AIM OF THE EXERCISE: All that is wanted is the exact lines from the first line of the data below through the line with "somewhere. The best feeling of", both ends included, with pictures omitted.

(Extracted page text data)
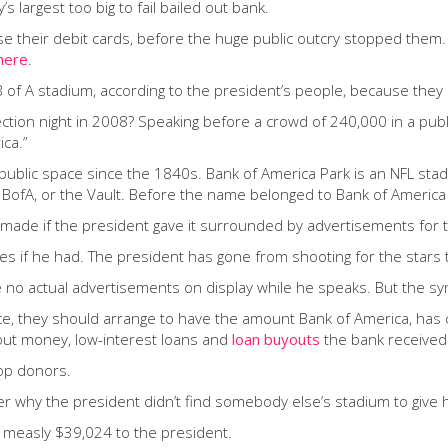
largest too big to fail bailed out bank.
se their debit cards, before the huge public outcry stopped them
here
.
B of A stadium, according to the president’s people, because the
on night in 2008? Speaking before a crowd of 240,000 in a public
ca.”
public space since the 1840s. Bank of America Park is an NFL sta
t the BofA, or the Vault. Before the name belonged to Bank of Ameri
made if the president gave it surrounded by advertisements for t
 if he had. The president has gone from shooting for the stars th
e no actual advertisements on display while he speaks. But the sy
ice, they should arrange to have the amount Bank of America, has 
lout money, low-interest loans and
loan buyouts
the bank received
top donors.
r why the president didn’t find somebody else’s stadium to give 
measly $39,024 to the president.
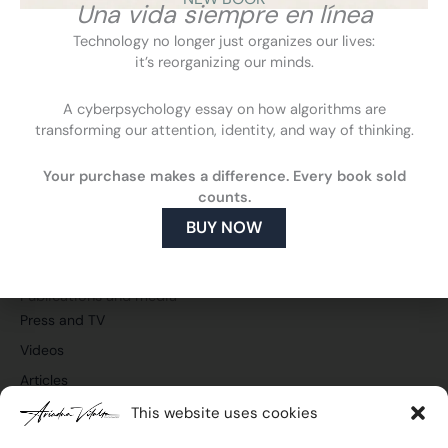
Una vida siempre en línea
Technology no longer just organizes our lives:
it’s reorganizing our minds.
A cyberpsychology essay on how algorithms are
transforming our attention, identity, and way of thinking.
F
L
Y
I
a
i
o
n
Your purchase makes a difference. Every book sold
c
n
u
s
Cyberpsychology
counts.
e
k
t
t
What is cyberpsychology
b
e
u
a
BUY NOW
o
d
b
g
How cyberpsychology can help you
o
i
e
r
What do I do
k
n
a
m
Publications and media
Press and TV
Videos
Articles
This website uses cookies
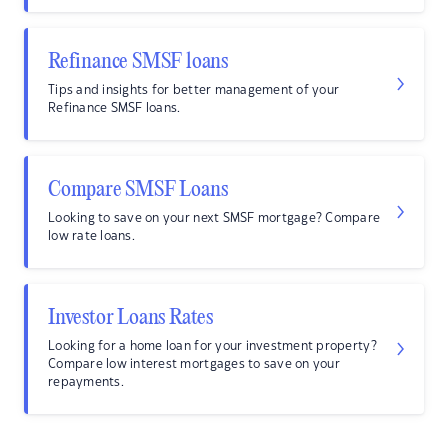
Refinance SMSF loans
Tips and insights for better management of your
Refinance SMSF loans.
Compare SMSF Loans
Looking to save on your next SMSF mortgage? Compare
low rate loans.
Investor Loans Rates
Looking for a home loan for your investment property?
Compare low interest mortgages to save on your
repayments.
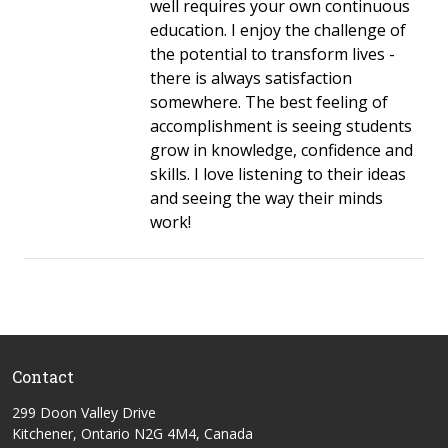
well requires your own continuous
education. I enjoy the challenge of
the potential to transform lives -
there is always satisfaction
somewhere. The best feeling of
accomplishment is seeing students
grow in knowledge, confidence and
skills. I love listening to their ideas
and seeing the way their minds
work!
Contact
299 Doon Valley Drive
Kitchener, Ontario N2G 4M4, Canada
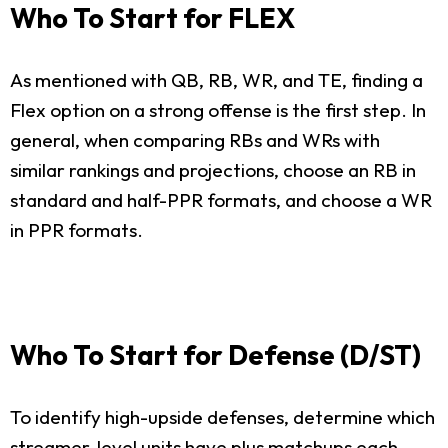
Who To Start for FLEX
As mentioned with QB, RB, WR, and TE, finding a
Flex option on a strong offense is the first step. In
general, when comparing RBs and WRs with
similar rankings and projections, choose an RB in
standard and half-PPR formats, and choose a WR
in PPR formats.
Who To Start for Defense (D/ST)
To identify high-upside defenses, determine which
streamer-level units have plus matchups each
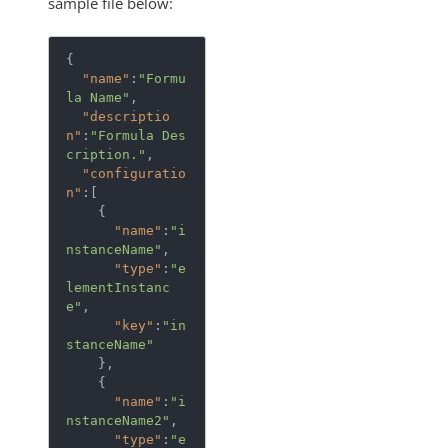
sample file below:
{  

"name"
:
"Formu
la Name"
,

"descriptio
n"
:
"Formula Des
cription."
,

"configuratio
n"
:[  

    {  

"name"
:
"i
nstanceName"
,

"type"
:
"e
lementInstanc
e"
,

"key"
:
"in
stanceName"
    },

    {  

"name"
:
"i
nstanceName2"
,

"type"
:
"e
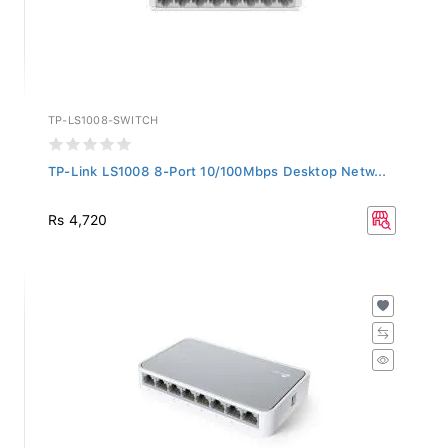
TP-LS1008-SWITCH
TP-Link LS1008 8-Port 10/100Mbps Desktop Netw...
Rs 4,720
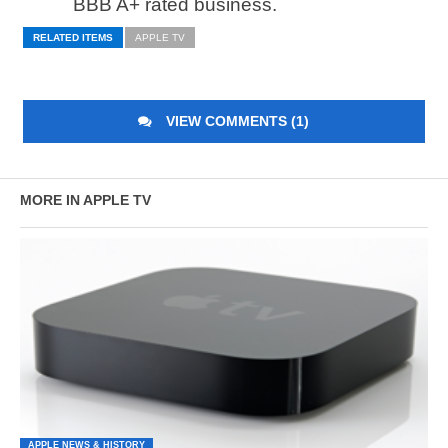
BBB A+ rated business.
RELATED ITEMS
APPLE TV
VIEW COMMENTS (1)
MORE IN APPLE TV
APPLE NEWS & HISTORY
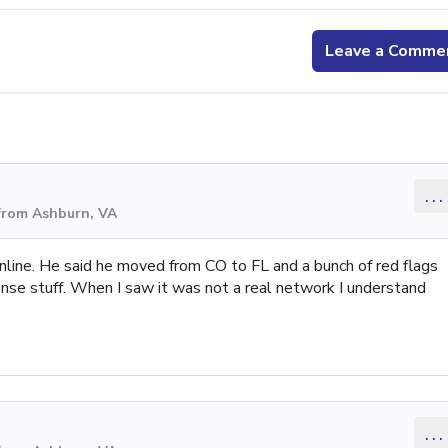
Leave a Comme
...
from Ashburn, VA
online. He said he moved from CO to FL and a bunch of red flags
sense stuff. When I saw it was not a real network I understand
...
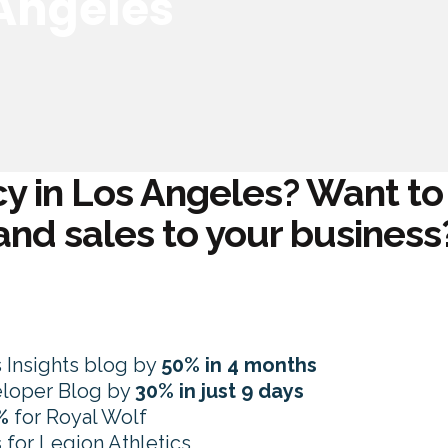
 Angeles
y in Los Angeles? Want to d
and sales to your business
s Insights blog by
50% in 4 months
veloper Blog by
30% in just 9 days
%
for Royal Wolf
s
for Legion Athletics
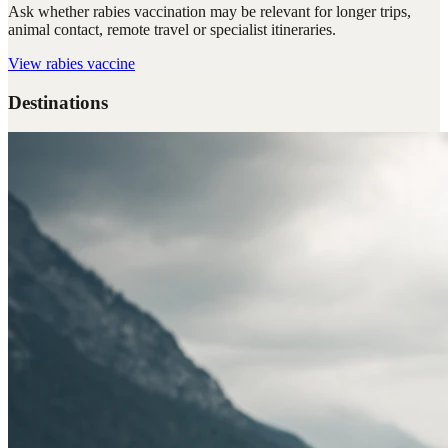
Ask whether rabies vaccination may be relevant for longer trips,
animal contact, remote travel or specialist itineraries.
View
rabies vaccine
Destinations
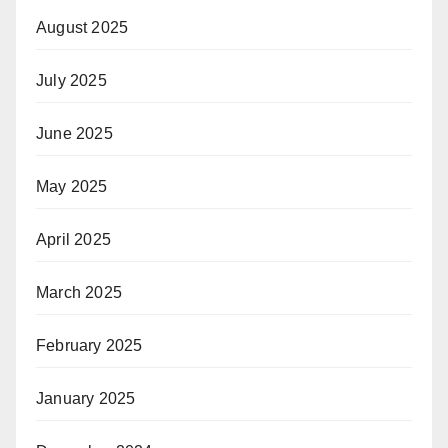
August 2025
July 2025
June 2025
May 2025
April 2025
March 2025
February 2025
January 2025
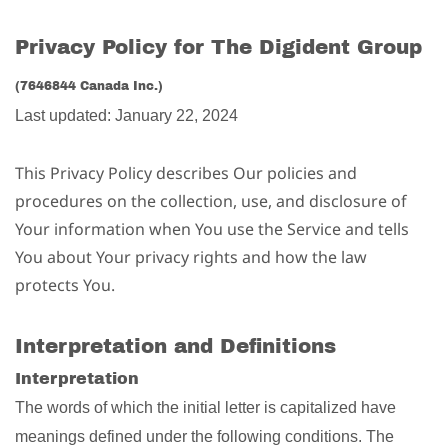
Privacy Policy for The Digident Group
(7646844 Canada Inc.)
Last updated: January 22, 2024
This Privacy Policy describes Our policies and
procedures on the collection, use, and disclosure of
Your information when You use the Service and tells
You about Your privacy rights and how the law
protects You.
Interpretation and Definitions
Interpretation
The words of which the initial letter is capitalized have
meanings defined under the following conditions. The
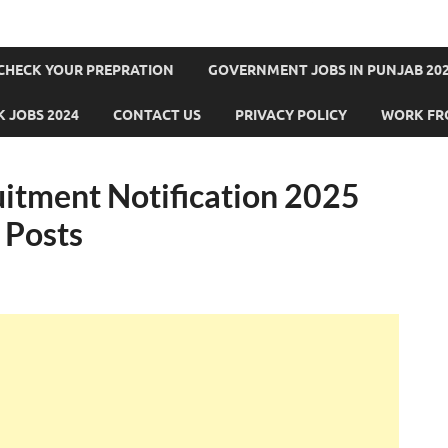
CHECK YOUR PREPRATION
GOVERNMENT JOBS IN PUNJAB 202
 JOBS 2024
CONTACT US
PRIVACY POLICY
WORK FR
itment Notification 2025
 Posts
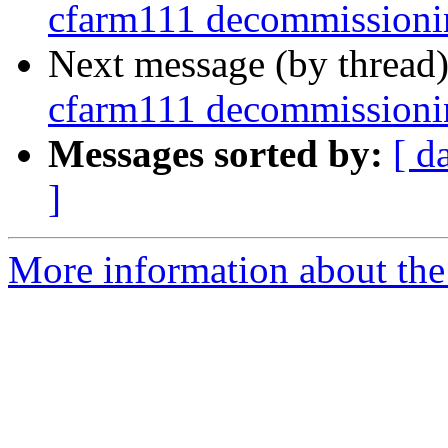
cfarm111 decommissioni
Next message (by thread
cfarm111 decommissioni
Messages sorted by:
[ d
]
More information about the 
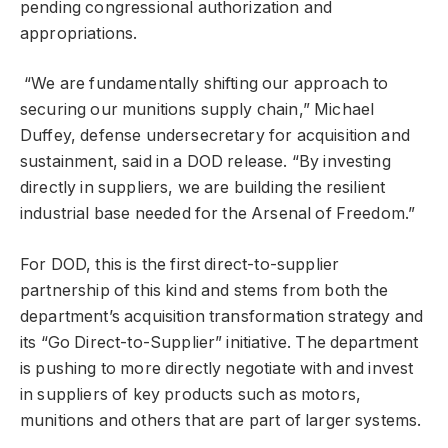
pending congressional authorization and
appropriations.
“We are fundamentally shifting our approach to
securing our munitions supply chain,” Michael
Duffey, defense undersecretary for acquisition and
sustainment, said in a DOD release. “By investing
directly in suppliers, we are building the resilient
industrial ⁠base needed for the Arsenal of Freedom.”
For DOD, this is the first direct-to-supplier
partnership of this kind and stems from both the
department’s acquisition transformation strategy and
its “Go Direct-to-Supplier” initiative. The department
is pushing to more directly negotiate with and invest
in suppliers of key products such as motors,
munitions and others that are part of larger systems.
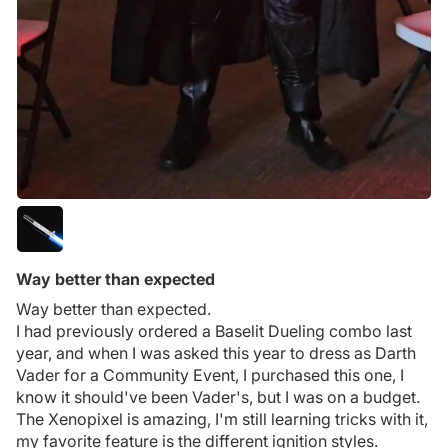
Way better than expected
Way better than expected.
I had previously ordered a Baselit Dueling combo last
year, and when I was asked this year to dress as Darth
Vader for a Community Event, I purchased this one, I
know it should've been Vader's, but I was on a budget.
The Xenopixel is amazing, I'm still learning tricks with it,
my favorite feature is the different ignition styles.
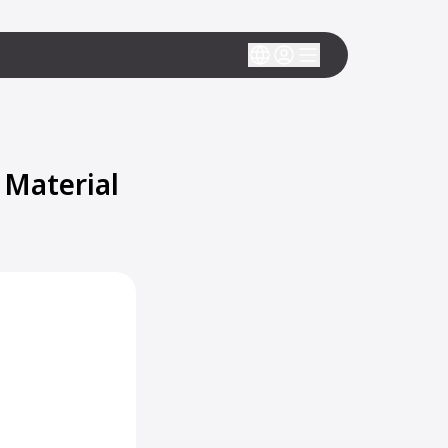
 Material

RESPONSE:
largest too big to fail bailed out bank.
se their debit cards, before the huge public outcry stopped them
here
.
B of A stadium, according to the president’s people, because the
on night in 2008? Speaking before a crowd of 240,000 in a public
ca.”
public space since the 1840s. Bank of America Park is an NFL sta
t the BofA, or the Vault. Before the name belonged to Bank of Ameri
made if the president gave it surrounded by advertisements for t
 if he had. The president has gone from shooting for the stars th
e no actual advertisements on display while he speaks. But the sy
ice, they should arrange to have the amount Bank of America, has 
lout money, low-interest loans and
loan buyouts
the bank received
top donors.
r why the president didn’t find somebody else’s stadium to give 
measly $39,024 to the president.
Una vida siempre en línea
Technology no longer just organizes our lives:
it’s reorganizing our minds.
A cyberpsychology essay on how algorithms are
transforming our attention, identity, and way of thinking.
F
L
Y
I
a
i
o
n
Your purchase makes a difference. Every book sold
c
n
u
s
Cyberpsychology
counts.
e
k
t
t
What is cyberpsychology
b
e
u
a
BUY NOW
o
d
b
g
How cyberpsychology can help you
o
i
e
r
What do I do
k
n
a
m
Publications and media
Press and TV
Videos
Articles
This website uses cookies
Refinance SMSF loans
Tips and insights for better management of your
Refinance SMSF loans.
Compare SMSF Loans
Looking to save on your next SMSF mortgage? Compare
low rate loans.
Investor Loans Rates
Looking for a home loan for your investment property?
Compare low interest mortgages to save on your
repayments.
well requires your own continuous
education. I enjoy the challenge of
the potential to transform lives -
there is always satisfaction
somewhere. The best feeling of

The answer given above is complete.